Find and extract structured data from unstructured text — URLs from web pages, dates from documents, error codes from log files, or specific fields from CSV and configuration files.
Perform sophisticated text transformations — reformat dates, rename variables across a codebase, clean up whitespace, normalize data formats, or restructure text with capture group back-references.
Split text into meaningful tokens for lexical analysis, syntax highlighting, Markdown processing, template engines, or any application that needs to understand the structure of text.
Flags (also called modifiers) change how the regex engine interprets and applies a pattern. In JavaScript, flags are appended after the closing delimiter of the regex literal (/pattern/flags) or passed as the second argument to new RegExp(pattern, flags).
| Flag | Name | Description |
|---|---|---|
g |
Global | Find all matches in the string, not just the first. Without this flag, the regex stops after the first match. |
i |
Case-insensitive | Makes the pattern match regardless of letter case. /abc/i matches "ABC", "Abc", "aBc", etc. |
m |
Multiline | Changes ^ and $ to match the start/end of each line, not just the entire string. Essential for line-by-line matching. |
s |
DotAll | Makes . match any character including newlines (\n, \r). By default, . does not match newline characters. |
u |
Unicode | Enables full Unicode matching. Treats the pattern and string as Unicode code points. Required for matching emoji and supplementary characters correctly. |
y |
Sticky | Matches only at the position indicated by lastIndex. Unlike global, it will not scan ahead — the match must start exactly at the expected position. |
$1, $2 for numbered groups, $<name> for named groups, $& for the full match, and $` / $' for pre/post-match text.A regular expression (regex or regexp) is a sequence of characters that defines a search pattern. Regular expressions are used for pattern matching within strings — finding, extracting, replacing, or validating text. They are supported in virtually every programming language including JavaScript, Python, Java, C#, Go, and Ruby, as well as in command-line tools like grep, sed, and awk.
Yes. This tool processes everything entirely in your browser using JavaScript. Your patterns and test strings are never transmitted to any server. You can verify this by checking the browser's network tab — no requests are made when you test a pattern. The tool works offline after the initial page load.
This tool supports all standard JavaScript regex flags: g (global — find all matches), i (case-insensitive matching), m (multiline — ^ and $ match line boundaries), s (dotAll — dot matches newlines), u (unicode — full Unicode support), and y (sticky — match from lastIndex only).
Capture groups are portions of a regex pattern enclosed in parentheses (). They let you extract specific parts of a match. For example, the pattern (\d{4})-(\d{2})-(\d{2}) applied to "2024-03-15" captures the year, month, and day as separate groups. Named groups use the syntax (?<name>...) for clearer code. This tool displays all capture groups for each match.
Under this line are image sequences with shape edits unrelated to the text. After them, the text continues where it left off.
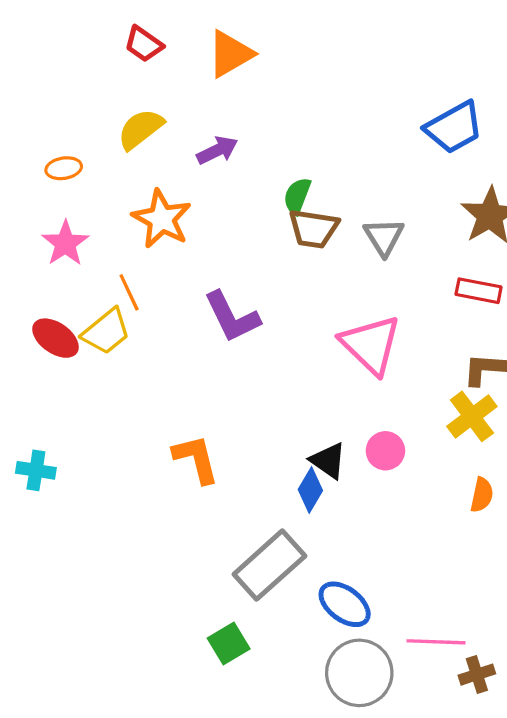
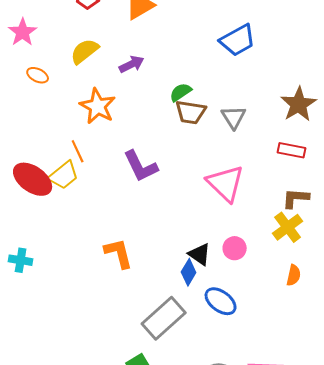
blue trapezoid: (454, 127) -> (238, 40), moved
orange ellipse: (64, 168) -> (38, 75), turned 35
green semicircle: (297, 196) -> (181, 92), turned 35
pink star: (65, 243) -> (23, 32), moved
red ellipse: (56, 338) -> (33, 179), size x1.4
blue ellipse: (345, 604) -> (221, 301), moved

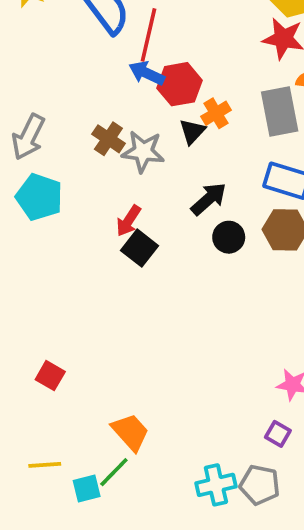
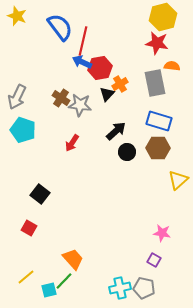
black square: (139, 248) -> (40, 194), moved
yellow line: (45, 465) -> (26, 277), turned -36

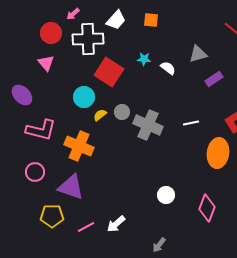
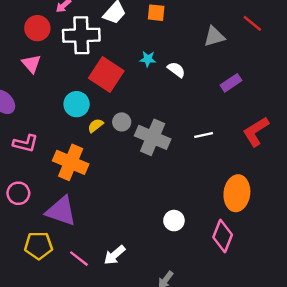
gray triangle: (198, 54) -> (214, 36), moved
pink L-shape: (41, 130) -> (25, 143), size x0.7
orange ellipse: (218, 153) -> (237, 193), moved
pink line: (86, 227) -> (79, 259), turned 66

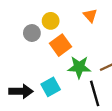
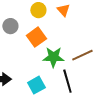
yellow circle: (51, 21) -> (38, 10), moved
cyan square: (51, 87) -> (36, 85), moved

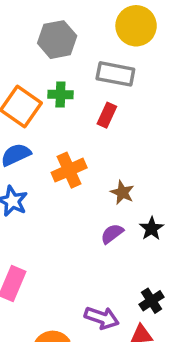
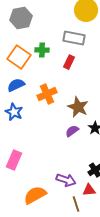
gray hexagon: (57, 40) -> (21, 18), moved
brown star: (122, 192) -> (78, 107), size x1.5

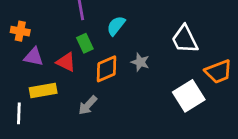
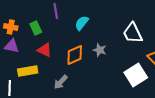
green rectangle: (85, 43) -> (36, 28), moved
purple triangle: (34, 57) -> (12, 46), moved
Greedy quantifiers (*, +, {n,m}) match as much text as possible, while lazy quantifiers (*?, +?, {n,m}?) match as little as possible. For example, given the text "<b>bold</b>", the greedy pattern <.+> matches the entire string "<b>bold</b>", but the lazy pattern <.+?> matches just "<b>" and then "</b>" separately.
While the core regex syntax is similar across languages, there are differences in supported features. For example, JavaScript does not support possessive quantifiers (++, *+) or atomic groups ((?>...)), which languages like Java and .NET do. Lookahead and lookbehind support also varies — JavaScript added lookbehind in ES2018, but older browsers may not support it. This tool uses the JavaScript regex engine built into your browser.
In the replace field, you can use special replacement patterns. $1, $2, etc. insert the text captured by the corresponding numbered group. $<name> inserts a named group's capture. $& inserts the entire match. $` inserts the text before the match, and $' inserts the text after. $$ inserts a literal dollar sign. These patterns follow the JavaScript String.replace() specification.